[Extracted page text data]
= = = =
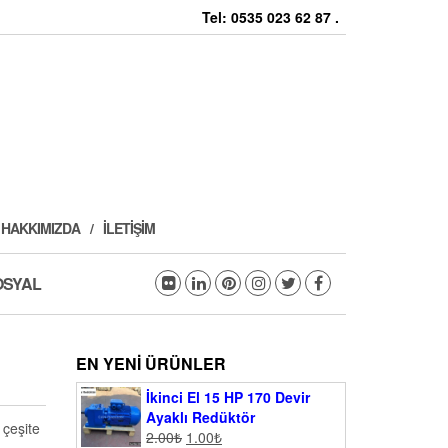
Tel: 0535 023 62 87 .
HAKKIMIZDA
İLETIŞIM
OSYAL
EN YENI ÜRÜNLER
İkinci El 15 HP 170 Devir
Ayaklı Redüktör
 çeşite
2.00
₺
1.00
₺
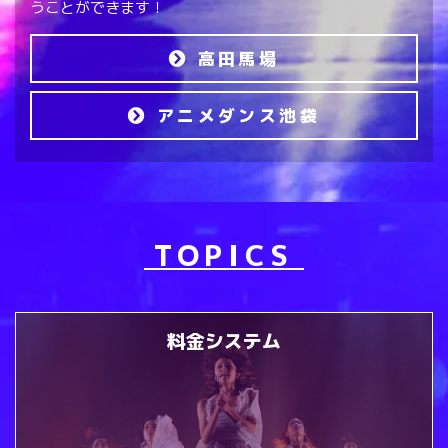
うことができます！
高田馬場
アニメダンス池袋
TOPICS
料金システム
= = = =
_Exercise details_
Skip the pictures. Return exactly the lines from the one containing "Ayaklı Redüktör" through the end of the data above, both included, and nothing besides.

_Exercise output_
Ayaklı Redüktör
 çeşite
2.00
₺
1.00
₺
うことができます！
高田馬場
アニメダンス池袋
TOPICS
料金システム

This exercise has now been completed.